[Activity]: The records below must be transcribed exactly, with each picture left out.

[Saved data entries]
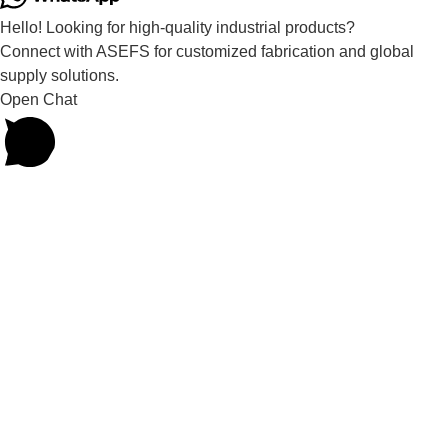
Hello! Looking for high-quality industrial products?
Connect with ASEFS for customized fabrication and global
supply solutions.
Open Chat
Powered by
Joinchat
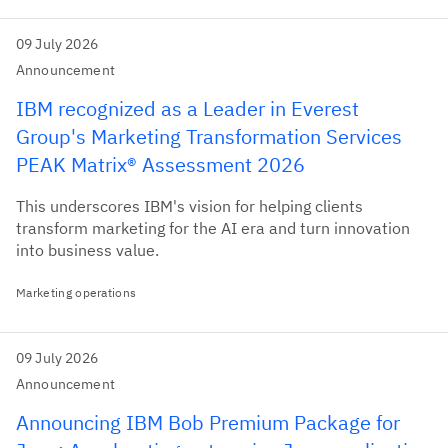
09 July 2026
Announcement
IBM recognized as a Leader in Everest
Group's Marketing Transformation Services
PEAK Matrix® Assessment 2026
This underscores IBM's vision for helping clients
transform marketing for the AI era and turn innovation
into business value.
Marketing operations
09 July 2026
Announcement
Announcing IBM Bob Premium Package for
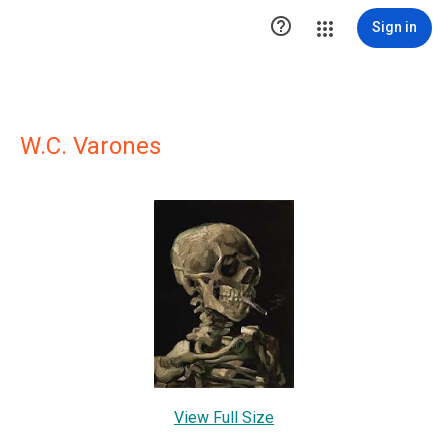

Sign in
W.C. Varones
View Full Size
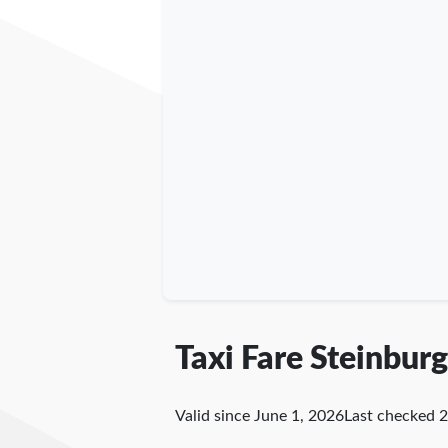
Taxi Fare Steinburg
Valid since June 1, 2026
Last checked
2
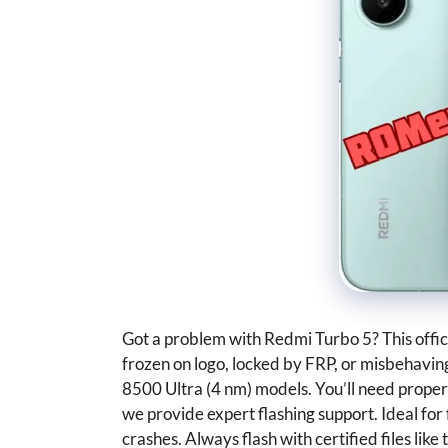
Got a problem with Redmi Turbo 5? This offici
frozen on logo, locked by FRP, or misbehavi
8500 Ultra (4 nm) models. You’ll need proper f
we provide expert flashing support. Ideal for 
crashes. Always flash with certified files lik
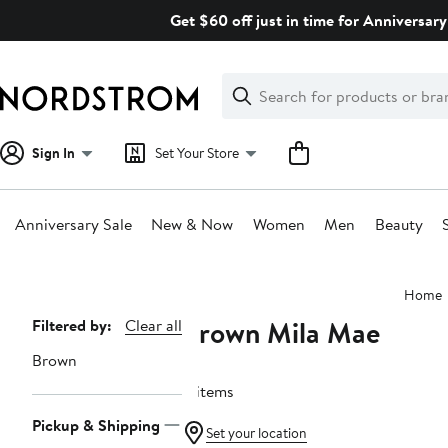
Skip
Get $60 off just in time for Anniversary
navigation
Clear
Search
Clear
Search
Text
Sign In
Set Your Store
Anniversary Sale
New & Now
Women
Men
Beauty
Main
Home
content
Brown Mila Mae
Page
Filtered by:
Clear all
Navigation
Brown
4 items
Pickup & Shipping
Set your location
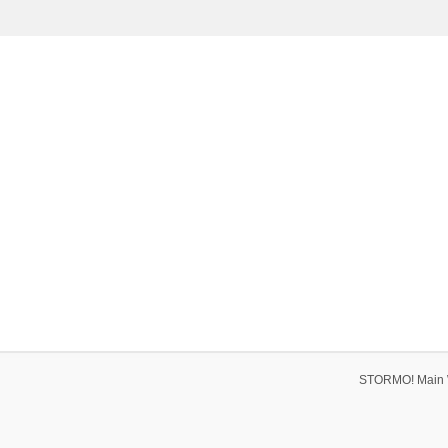
STORMO! Main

[Answer to the problem]:
Hello! Looking for high-quality industrial products?
Connect with ASEFS for customized fabrication and global
supply solutions.
Open Chat
Powered by
Joinchat
09 July 2026
Announcement
IBM recognized as a Leader in Everest
Group's Marketing Transformation Services
PEAK Matrix® Assessment 2026
This underscores IBM's vision for helping clients
transform marketing for the AI era and turn innovation
into business value.
Marketing operations
09 July 2026
Announcement
Announcing IBM Bob Premium Package for

Sign in
W.C. Varones
View Full Size
Taxi Fare Steinburg
Valid since June 1, 2026
Last checked
2
Got a problem with Redmi Turbo 5? This offici
frozen on logo, locked by FRP, or misbehavi
8500 Ultra (4 nm) models. You’ll need proper f
we provide expert flashing support. Ideal for 
crashes. Always flash with certified files lik
Skip
Get $60 off just in time for Anniversary
navigation
Clear
Search
Clear
Search
Text
Sign In
Set Your Store
Anniversary Sale
New & Now
Women
Men
Beauty
Main
Home
content
Brown Mila Mae
Page
Filtered by:
Clear all
Navigation
Brown
4 items
Pickup & Shipping
Set your location
STORMO! Main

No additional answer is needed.